** Prompt **
Below are some entries. Count how many of their lines include "Holidays", then give that number only.

** Excerpts from a dataset **
--

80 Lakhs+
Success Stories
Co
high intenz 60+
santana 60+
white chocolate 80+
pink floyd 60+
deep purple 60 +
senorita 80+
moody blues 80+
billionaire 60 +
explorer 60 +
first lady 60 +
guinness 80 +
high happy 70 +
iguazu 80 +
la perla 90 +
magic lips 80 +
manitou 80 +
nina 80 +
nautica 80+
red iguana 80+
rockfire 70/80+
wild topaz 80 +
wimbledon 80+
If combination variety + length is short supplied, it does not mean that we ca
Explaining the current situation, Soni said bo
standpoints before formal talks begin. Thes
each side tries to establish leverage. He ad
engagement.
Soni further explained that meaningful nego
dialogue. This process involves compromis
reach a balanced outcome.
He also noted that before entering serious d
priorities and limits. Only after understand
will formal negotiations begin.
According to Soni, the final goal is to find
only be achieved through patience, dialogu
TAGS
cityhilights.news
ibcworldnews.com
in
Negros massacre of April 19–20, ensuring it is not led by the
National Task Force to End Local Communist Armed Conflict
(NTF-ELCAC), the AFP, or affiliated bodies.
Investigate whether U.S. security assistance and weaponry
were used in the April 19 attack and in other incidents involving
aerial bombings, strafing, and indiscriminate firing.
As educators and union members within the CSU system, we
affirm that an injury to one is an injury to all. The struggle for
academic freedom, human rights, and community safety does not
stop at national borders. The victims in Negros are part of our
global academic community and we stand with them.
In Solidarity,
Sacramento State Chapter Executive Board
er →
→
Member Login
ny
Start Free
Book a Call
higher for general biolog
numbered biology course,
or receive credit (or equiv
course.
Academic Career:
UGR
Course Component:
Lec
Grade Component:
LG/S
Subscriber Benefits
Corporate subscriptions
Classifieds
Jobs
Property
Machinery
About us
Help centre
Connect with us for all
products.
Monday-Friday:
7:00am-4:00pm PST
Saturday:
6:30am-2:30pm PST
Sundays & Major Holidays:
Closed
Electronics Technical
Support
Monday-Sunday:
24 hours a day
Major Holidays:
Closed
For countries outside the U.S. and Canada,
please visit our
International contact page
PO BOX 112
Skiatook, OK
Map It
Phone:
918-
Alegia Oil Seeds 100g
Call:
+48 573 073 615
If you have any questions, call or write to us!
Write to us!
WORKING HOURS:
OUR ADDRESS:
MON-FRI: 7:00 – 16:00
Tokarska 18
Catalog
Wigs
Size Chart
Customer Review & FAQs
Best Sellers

--

** Reply **
2